Türkiye'nin evrildiği bu yönün nereye kadar süreceğini düşünüyorsunuz? Geleceğe dair öngörüleriniz neler?
Bilal Erdoğan'ın 1 Kasım öncesi Bolonya'ya koşa koşa gitmesini çok olumlu bir işaret olarak gördüm. Demek ki 1 Kasım seçimleri ile ilgili ciddi endişeleri var. Aynı şekilde Rıza Sarraf'ın gitmesi... Panik içinde olduklarına eminim. Çok büyük katakulliler çevrilmezse, çok büyük oyunlar oynanmazsa 1 Kasım'da çok ciddi bir ders alacakları ümidiyle yaşamak istiyorum. Korktuklarını gösteriyor bunlar bana.
'AKP'ye oy verenlerin yarısı
bu saçmalıklara inanmıyor'
Alternatif medya susturulmaya çalışılırken iktidara yakın medyada ise yalan yanlış haberlerle algı yönetimine devam edildiğini görüyoruz. Medyada yer alan bu önü alınamaz yalan haberlerle ilgili ne düşünüyorsunuz?
O amaçla kuruldu zaten onlar. Propaganda makinesinin uzantısı, aygıtı olarak kuruldu. O medyanın işlevi o zaten. Allem edildi kallem edildi TMSF'den onlar alındı. Ethem Sancak'a hediye edildi. Onun sevdalıları, âşıkları, fedaileri niçin medya satın almak zorunda kaldılar?
Bir insan düşün ki kendi evladına suikast yapılacakmış gibi yapıyor ve sonradan bunun ne kadar zırva olduğunu ortaya çıkaran savcıları görevden alıyor ve onlar şimdi yargılanıyor. Artık bu kadar kör parmağım gözüne durumu! Ama kimse onları ciddiye almıyor ki, artık Sabah ters takla atsa, Akşam'da bir köşe yazarı ağzından köpükler saçarak yazsa hiçbir önemi yok. AKP'nin kemik oyu yüzde 40 ise, yüzde 20'sinin bu saçmalıklara inandıklarını, diğer yüzde 20'sinin çıkar ortaklığı içinde görmemeyi tercih ettiklerini düşünüyorum. Onlar da biliyor yalan dolan olduklarını.
'Küfür milisleri iş başında'
Sosyal medyada troller eliyle oluşturulan terör hakkında ne düşünüyorsunuz peki?

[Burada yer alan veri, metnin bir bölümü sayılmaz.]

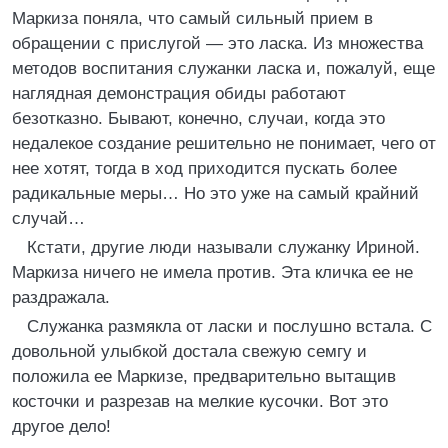
Маркиза поняла, что самый сильный прием в
обращении с прислугой — это ласка. Из множества
методов воспитания служанки ласка и, пожалуй, еще
наглядная демонстрация обиды работают
безотказно. Бывают, конечно, случаи, когда это
недалекое создание решительно не понимает, чего от
нее хотят, тогда в ход приходится пускать более
радикальные меры… Но это уже на самый крайний
случай…
Кстати, другие люди называли служанку Ириной.
Маркиза ничего не имела против. Эта кличка ее не
раздражала.
Служанка размякла от ласки и послушно встала. С
довольной улыбкой достала свежую семгу и
положила ее Маркизе, предварительно вытащив
косточки и разрезав на мелкие кусочки. Вот это
другое дело!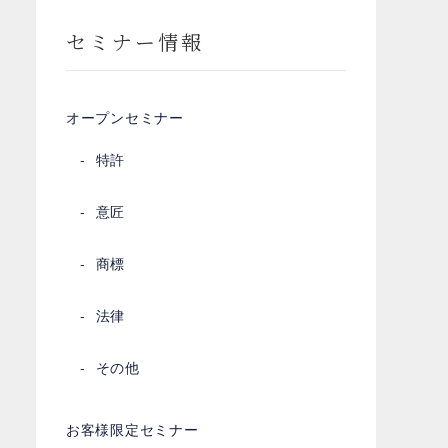
セミナー情報
オープンセミナー
特許
意匠
商標
法律
その他
お客様限定セミナー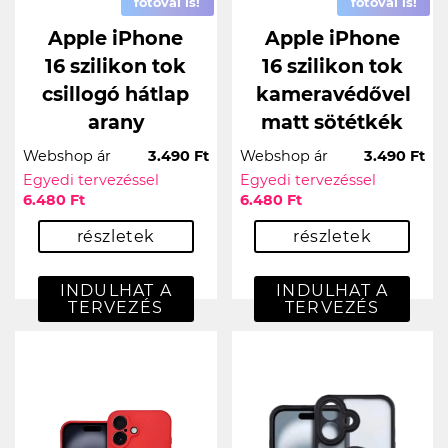
fotóval is!
fotóval is!
Apple iPhone
Apple iPhone
16 szilikon tok
16 szilikon tok
csillogó hátlap
kameravédővel
arany
matt sötétkék
Webshop ár
3.490 Ft
Webshop ár
3.490 Ft
Egyedi tervezéssel
Egyedi tervezéssel
6.480 Ft
6.480 Ft
részletek
részletek
INDULHAT A
INDULHAT A
TERVEZÉS
TERVEZÉS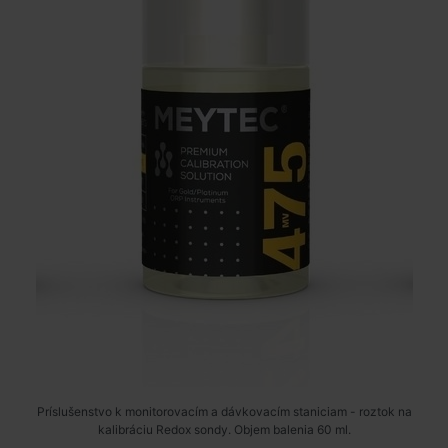
Príslušenstvo k monitorovacím a dávkovacím staniciam - roztok na
kalibráciu Redox sondy. Objem balenia 60 ml.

Kendi intikam trollerini kurdu. Yani öyle bir kadro kurdu ki, düşünün maaşlı adam. İşi, ona buna hakaret etmek, iftira atmak, küfretmek. Herhalde Hitler yaşasaydı, Mussolini yaşasaydı onların yapmaya yelteneceği şeyler bunlar. Sosyal medyada da milis kuvveti kuruyor. Osmanlı Ocakları'ndan farkı yok Twitter'daki AK Parti trollerinin. Böyle bodoslama dalıyorlar. Küfür milisleri, işleri o. Onlar için tek kutsal var: O da maaşla bağlı oldukları lider Erdoğan.

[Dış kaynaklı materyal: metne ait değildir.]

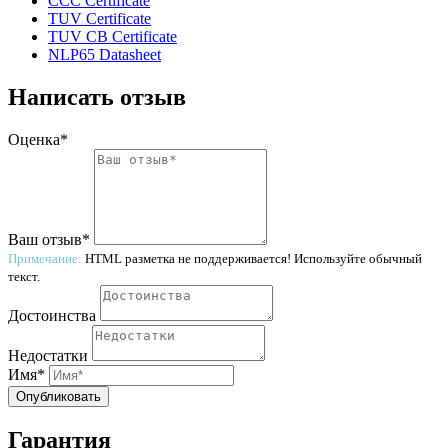
CCC Certificate
TUV Certificate
TUV CB Certificate
NLP65 Datasheet
Написать отзыв
Оценка*
Ваш отзыв*
Примечание:
HTML разметка не поддерживается! Используйте обычный
текст.
Достоинства
Недостатки
Имя*
Опубликовать
Гарантия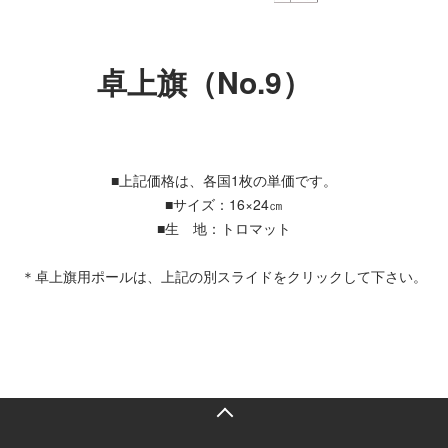
卓上旗（No.9）
■上記価格は、各国1枚の単価です。
■サイズ：16×24㎝
■生 地：トロマット
＊卓上旗用ポールは、上記の別スライドをクリックして下さい。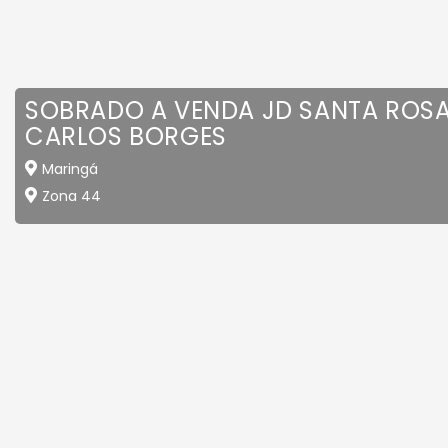
SOBRADO A VENDA JD SANTA ROS
CARLOS BORGES
Maringá
Zona 44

Bu trollerin Cumhurbaşkanı'nı eleştiren şehit yakınlarına hakaretler ve hatta küfürler ettiğine de tanık olduk. Peki, bu yaklaşım AKP'nin değerlere bakışı yönündeki değişimini de gösterir mi?
Troller işlerine gelmeyen her şeyi yıkıp atıyor. Bu bir imam da olabilir, şehit yakını da olabilir. Amaca kilitli oldukları için, üstüne basıp geçtiklerinin zerre önemi, değeri yok zaten. Ben dindarlar ne düşünüyor merak ediyorum. Adam İslamiyet için korkunç bir kara propaganda aracı oldu. İslamiyet'te hiç mi ahlâki kaygı yoktur? Hiç mi yalan söylemeye karşı bir yaptırım yoktur? İslamiyet'te hırsızlık bu kadar mı normal? Ben dindar olsam dehşet içinde kalırım. Ama artık Erdoğan'ın savaşını ölüm kalım savaşı olarak görüyorum. Yani böyle çocuk tiner çekiyor gözü kararıyor ya, neredeyse kendi kendilerine doğal bir uyuşturucuyla, grup psikolojisiyle gözlerini karartmış durumdalar. Akılla, izanla, ahlakla bağlarını tamamen koparttılar. Trolleriyle, Osmanlı Ocakları'yla, medyasıyla, fedai köşe yazarlarıyla büyük bir ölüm kalım savaşı veriyorlar.